Sports Illustrated and Empower Onyx spotlight the diverse journeys of Black women in sports—from veteran athletes to rising stars, coaches, executives and more—in the series, Elle-evate: 100 Influential Black Women in Sports.
Maame Biney is strong, powerful, confident and focused—not just as a two-time Olympic sprinter, but as a young black woman. It’s been a journey for her to be in the place she is now, a place she now understands she belongs and deserves to be in, but the road has been anything but smooth.
Speedskating was a sport that entered her life by accident. Raised by a single father, Biney’s dad enrolled her in skating to keep his six-year-old daughter busy. Her coach noticed how fast and strong she was and suggested she switch from figure skating to speed skating. She continued skating not with Olympic dreams in mind, but because it became a place where she felt happy and confident.
Biney made a living as a sprinter, a sport that doesn’t get talked about much, especially when it comes to women – that’s when Biney came along. She was a young black woman who was good at what she did. When he qualified for the 2018 Olympics, he had no expectations other than to enjoy it – Biney’s mantra was “I’m just happy to be here”. That quickly changed when she rose to prominence as the first black female Olympic sprinter, something the world had never seen. Biney gave a miserable performance. She was physically fit, but her biggest competition wasn’t the world-class competitors – it was herself. Biney let the pressure affect her moment. It wasn’t just the pressure to perform, but the spotlight that made the 18-year-old reach breaking point with unwanted social media attention and opinions she wasn’t ready to deal with.
“Before the Olympics, I had about 500 followers on Instagram and was living my best life. I loved it, no problems,” says Biney. “Then after the Olympic trials, all of a sudden, I had like 5,000 followers, and it just kept going.
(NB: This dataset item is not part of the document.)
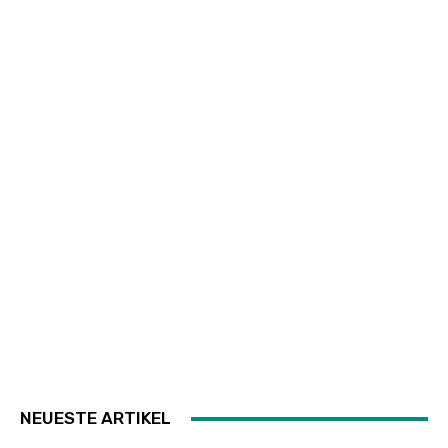
NEUESTE ARTIKEL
I was so stressed, and I remember just falling. I was so young. I was 18 and I don’t really like attention. All these people want me to do well. I got in my head and didn’t skate for myself. There is this expectation to perform and this expectation to represent the Black community and the Black girl community. It became a burden.”
After the 2018 Olympics, things got even tougher for Biney—she considers ’19 the worst year of her life. She was pushed beyond her emotional breaking point not only by the stress of the pending ’22 Olympics, but also by a coach who pushed her beyond her emotional limits. For so long the sport had been her happy place and passion, but she was ready to give it up. She was drowning emotionally and knew she needed to get help.
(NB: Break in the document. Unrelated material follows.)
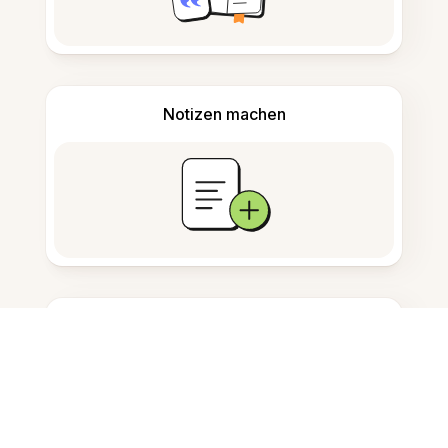
Notizen machen
Dokumentenspeicherung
“I struggled a lot with depression and anxiety, and I wasn’t doing well at skating,” says Biney. “I prayed like I have never prayed in my life in 2019. I remember crying all the time in my room and praying to God and asking, Why is my brain like this?“
Biney’s faith and lots of therapy helped prepare her emotionally for the Beijing Games, giving her the tools to deal with and reduce the noise. She was ready, her mantra for 2022 was “I skate for Maame”. She didn’t win a medal in Beijing, but this time it didn’t matter – she found herself and her place. As she skated around that rink, she showed the world that black women belong.
“I was the only black person in the room. I was very familiar with this. But there’s a reason I’m here. And there’s a reason God put me here, and I’m going to live up to that reason,” says Biney. “I just hope I can do it as well as I can. I encourage other black women to hold onto the belief that they are there for a reason and not be afraid to be the strongest person in the room. We have this stereotype that black women are strong. does not matter. If someone’s trying to scream over you, scream louder.”
Biney is confident her medal will come and is focused as she prepares for the 2026 Olympics. While she has the dream of winning a medal in her heart, it doesn’t come before her emotional well-being. So for now, Biney is creating a balanced life by taking some much-needed time out that includes traveling, eating amazing food around the world, and watching a good rom-com whenever she can. As she grows into a more self-aware woman, Biney hopes to inspire other women to adopt her new mantra for ’26: “I deserve to be here.” As a black athlete who has redefined what strength and power looks like, Maame Biney is here for a reason.
“A strong black woman is someone who can be strong in certain moments, even if she’s sad and depressed and not strong, she accepts that and is willing to ask for help,” says Biney. “He is someone who can love himself for who he is and not care what other people think. They can walk into a room and own the room. Even if she’s the only black woman in the room, just be like, You know what, I’m here for a reason.“
Senita Brooks contributes to Empower Onyxa diverse, multi-channel platform that celebrates the stories and transformative power of sports for Black women and girls.